▼
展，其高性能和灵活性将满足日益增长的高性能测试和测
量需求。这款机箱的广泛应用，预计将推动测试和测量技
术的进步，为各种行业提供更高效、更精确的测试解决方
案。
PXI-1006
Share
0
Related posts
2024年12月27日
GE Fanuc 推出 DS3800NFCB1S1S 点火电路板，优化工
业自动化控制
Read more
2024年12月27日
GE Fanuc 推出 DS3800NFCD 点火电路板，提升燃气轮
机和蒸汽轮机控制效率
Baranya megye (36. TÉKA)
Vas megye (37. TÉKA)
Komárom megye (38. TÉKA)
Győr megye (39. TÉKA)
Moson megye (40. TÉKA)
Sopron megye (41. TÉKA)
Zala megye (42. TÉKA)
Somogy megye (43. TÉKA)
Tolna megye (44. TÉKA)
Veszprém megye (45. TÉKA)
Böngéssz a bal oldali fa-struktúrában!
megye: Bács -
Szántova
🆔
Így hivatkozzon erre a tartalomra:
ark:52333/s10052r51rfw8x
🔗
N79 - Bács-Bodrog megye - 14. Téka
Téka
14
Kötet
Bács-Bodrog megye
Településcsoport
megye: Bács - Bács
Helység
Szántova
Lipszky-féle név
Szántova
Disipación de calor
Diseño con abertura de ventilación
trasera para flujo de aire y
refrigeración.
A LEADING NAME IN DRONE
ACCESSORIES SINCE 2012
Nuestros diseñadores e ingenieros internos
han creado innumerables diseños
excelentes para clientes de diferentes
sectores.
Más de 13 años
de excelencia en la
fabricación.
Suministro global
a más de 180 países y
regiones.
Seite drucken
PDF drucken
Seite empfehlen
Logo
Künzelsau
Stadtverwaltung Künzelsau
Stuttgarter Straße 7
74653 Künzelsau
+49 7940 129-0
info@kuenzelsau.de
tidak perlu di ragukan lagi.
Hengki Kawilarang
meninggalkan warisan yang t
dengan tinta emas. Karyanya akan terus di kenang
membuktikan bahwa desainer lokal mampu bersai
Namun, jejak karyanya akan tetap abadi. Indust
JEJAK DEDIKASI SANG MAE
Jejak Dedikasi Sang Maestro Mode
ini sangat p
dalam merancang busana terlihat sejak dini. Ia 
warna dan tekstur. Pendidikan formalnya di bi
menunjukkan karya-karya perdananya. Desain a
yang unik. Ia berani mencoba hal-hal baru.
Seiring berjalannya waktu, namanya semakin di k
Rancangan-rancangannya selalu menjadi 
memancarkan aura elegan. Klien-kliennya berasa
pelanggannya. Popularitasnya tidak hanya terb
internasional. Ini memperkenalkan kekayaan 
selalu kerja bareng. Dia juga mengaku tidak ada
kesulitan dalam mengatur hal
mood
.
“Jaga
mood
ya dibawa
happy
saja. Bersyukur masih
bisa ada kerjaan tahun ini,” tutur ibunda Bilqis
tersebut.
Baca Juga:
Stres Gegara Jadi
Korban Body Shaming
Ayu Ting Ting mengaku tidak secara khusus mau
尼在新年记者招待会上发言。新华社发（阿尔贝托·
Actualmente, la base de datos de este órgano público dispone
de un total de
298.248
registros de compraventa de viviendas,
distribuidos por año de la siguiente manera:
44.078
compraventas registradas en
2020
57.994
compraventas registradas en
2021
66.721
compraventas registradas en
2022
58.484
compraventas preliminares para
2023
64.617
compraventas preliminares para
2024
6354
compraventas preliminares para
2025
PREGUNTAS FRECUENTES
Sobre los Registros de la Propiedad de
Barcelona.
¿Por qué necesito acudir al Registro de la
▲
_PROBLEM STATEMENT_
Everything from the first line of the records above to the line containing "Így hivatkozzon erre", inclusive, should be repeated exactly; leave out the rest.

_TASK OUTPUT_
展，其高性能和灵活性将满足日益增长的高性能测试和测
量需求。这款机箱的广泛应用，预计将推动测试和测量技
术的进步，为各种行业提供更高效、更精确的测试解决方
案。
PXI-1006
Share
0
Related posts
2024年12月27日
GE Fanuc 推出 DS3800NFCB1S1S 点火电路板，优化工
业自动化控制
Read more
2024年12月27日
GE Fanuc 推出 DS3800NFCD 点火电路板，提升燃气轮
机和蒸汽轮机控制效率
Baranya megye (36. TÉKA)
Vas megye (37. TÉKA)
Komárom megye (38. TÉKA)
Győr megye (39. TÉKA)
Moson megye (40. TÉKA)
Sopron megye (41. TÉKA)
Zala megye (42. TÉKA)
Somogy megye (43. TÉKA)
Tolna megye (44. TÉKA)
Veszprém megye (45. TÉKA)
Böngéssz a bal oldali fa-struktúrában!
megye: Bács -
Szántova
🆔
Így hivatkozzon erre a tartalomra:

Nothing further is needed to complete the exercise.